The world’s first speeder was caught at a speed of 13 km/h

He exceeded the speed limit four times, and a policeman on a bicycle followed him.

The arrangement of road traffic was included in the rules already in the 19th century, and this can be known, among other things, from the fact that 127 years ago, on January 28, 1896 to be precise, the world’s first speedster, Walter Arnold, who Caught at 8 miles per hour, i.e. 13 km/h, he was stopped by the policeman who chased him on a bicycle for eight kilometers in Paddock Wood, England – our man was punished for four violations of the law at the same time:

  • To use a horseless locomotive on public roads,
  • To use a locomotive operated by less than three people,
  • For not displaying his name and address clearly on the locomotive, or
  • For not adhering to the speed limit – according to the laws of the time, the car could travel at a maximum speed of 2 miles per hour, i.e. 3.2 kilometers per hour (this is approximately the speed at which we drive), and it could only go faster if there was someone waving a red flag in front of it He runs.

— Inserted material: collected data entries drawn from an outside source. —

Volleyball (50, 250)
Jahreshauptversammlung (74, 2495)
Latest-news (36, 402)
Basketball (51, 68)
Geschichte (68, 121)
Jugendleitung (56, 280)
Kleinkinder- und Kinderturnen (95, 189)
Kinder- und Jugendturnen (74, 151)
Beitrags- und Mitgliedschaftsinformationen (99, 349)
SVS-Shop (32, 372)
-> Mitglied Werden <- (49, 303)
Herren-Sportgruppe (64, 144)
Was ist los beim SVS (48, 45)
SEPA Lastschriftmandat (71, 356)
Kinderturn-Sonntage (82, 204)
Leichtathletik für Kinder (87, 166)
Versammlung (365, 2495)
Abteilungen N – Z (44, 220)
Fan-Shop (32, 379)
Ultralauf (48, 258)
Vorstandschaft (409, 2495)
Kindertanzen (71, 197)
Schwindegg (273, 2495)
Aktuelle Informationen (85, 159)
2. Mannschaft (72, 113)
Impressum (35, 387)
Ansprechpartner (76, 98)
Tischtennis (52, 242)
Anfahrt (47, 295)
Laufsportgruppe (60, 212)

Walter Arnold appeared in court two days after the incident, on January 30, where he was found guilty of all four charges. He was fined a total of £47 (that’s about £260 at today’s exchange rate, i.e. about 120,000 Hungarian forints), but only 10 shillings, half a pound, for speeding.

Before the decimal system*, the pound could be divided into several subunits, the most important of which were the shilling and the penny. One pound was equal to 20 shillings, while one shilling was equal to 12 pence, so one pound was equal to 240 pence.

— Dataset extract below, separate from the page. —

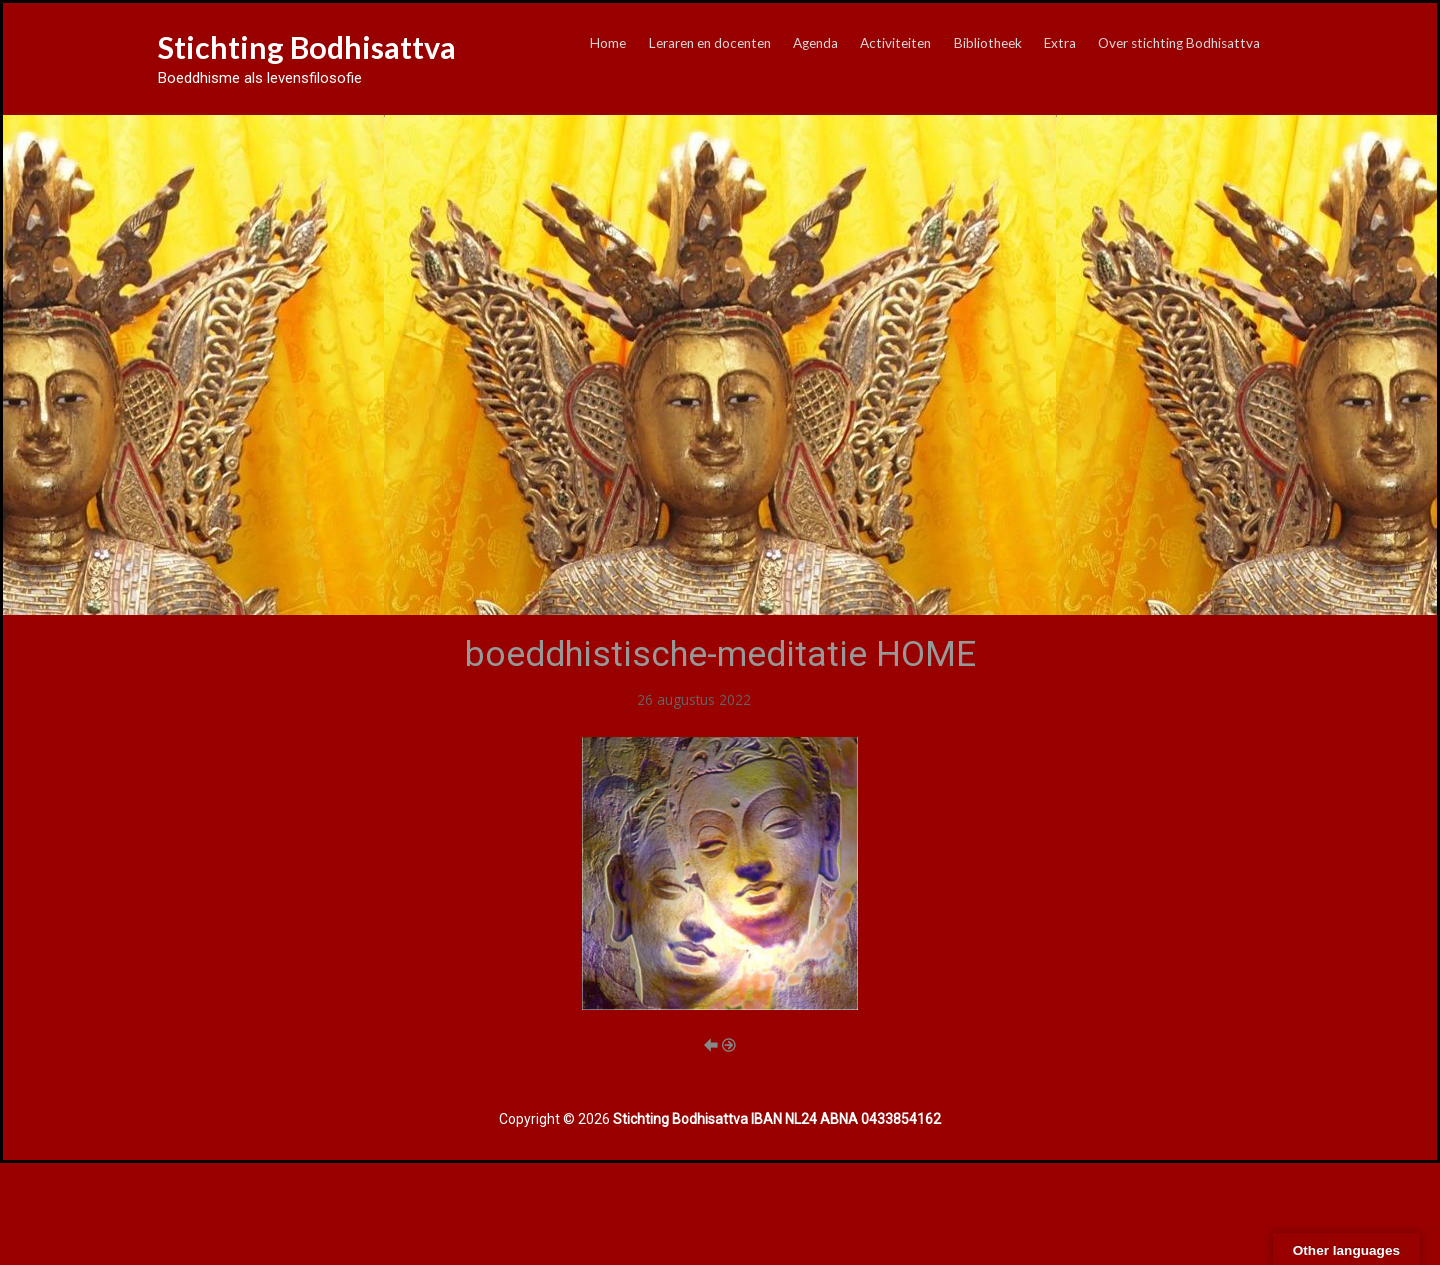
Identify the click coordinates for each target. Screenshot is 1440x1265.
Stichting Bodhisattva (307, 47)
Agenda (815, 43)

* Converting the currency system (or weights and measures) into units related to powers of 10.

Incidentally, Walter Arnold was associated with a German-made Benz Motorwagen manufactured in 1896, which was much more accessible to the average person, as he was the owner of one of the first car dealerships in the UK, selling classic Benz cars imported from Germany (the predecessor of Mercedes-Benz ), that is, if we think this punishment deserves a great deal of publicity.

In 1896, the speed limit was raised to 14 mph (∼22 km/h) in England, and according to the new rules, even the conductor waving the red flag was dispensed with – and this is exactly what the public celebrates in a photo.